Rick dropped this burn in the Rick and Morty Season 2 premiere when Summer and Morty trusted the evaluation of the time-travelling testicle monster over his own. David Berkowitz is probably a familiar reference for old people like Rick, but it almost certainly sailed over Morty and Summer’s heads. Berkowtiz is the Son of Sam, a New York serial killer from the 70’s.
Bubble Travel
That the Testicle Monster in Rick and Morty Season 2 Episode 1 zips through time in a bubble doesn’t have to be a reference to anything specific. It’s a common trope in time travel sci-fi, featured in the Terminator movies, The Fountain, and the wretched remake of The Time Machine:
Worm Gun Grizz
The testicle monster time cop has a worm gun (named Grizz) that can mess with your time. It eventually runs into the street and gets run over by a car. From Rick and Morty Season 1 we know the Rick and Morty writers are very into David Cronenberg’s gooier aesthetic preferences. Is Grizz a reference to the gross biological weapons of eXistenZ? Maybe not explicitly, but it’s hard to imagine that Jude Law’s tooth-firing monstrosity didn’t at least come up in conversation during the writing of Rick and Morty Season 2 Episode 1.
Jerry’s Bad Jokes
At the very end Jerry, riffing on the time necklaces worn by Rick, Morty, and Summer, unleashes a slew of bad jokes, name-dropping Lady Gaga, Tron, Power Rangers, The Craft, and a recursive Rick and Morty Season 1 reference: “Are you dogs? Robot dogs?”
Beating Up Einstein
The Testicle Monsters beat up Einstein for “messing with time.” Do I need to explain this one? No. I won’t. Seriously, forget it.

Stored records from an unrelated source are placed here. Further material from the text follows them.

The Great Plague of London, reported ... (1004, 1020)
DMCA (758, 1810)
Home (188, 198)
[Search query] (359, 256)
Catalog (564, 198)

Of course, many sci-fi tropes in Rick and Morty aren’t really references at all. As Rick and Morty writer Ryan Ridley told A.V. Club, “ There’s people who go, ‘Oh, they’re doing an homage to that!’ And we’re like, ‘We were ?’”
case in point:
So keep that in mind when I describe the most speculative, maybe-a-reference (my voice lilting up at the end in a very, very question-making way) moment in Rick and Morty Season 2 Episode 1 “A Rickle In Time.”
Doesn’t this city, seen from the inside of the Testicle Monster’s time travel bubble, look a bit like the architectural stylings of Futurama’s New New York?
No? Just me? Okay, maybe we better end this here then.
Rick and Morty Season 2 premiered on July 26, which means we have nine more episodes to look forward to before the long wait for Rick and Morty Season 3.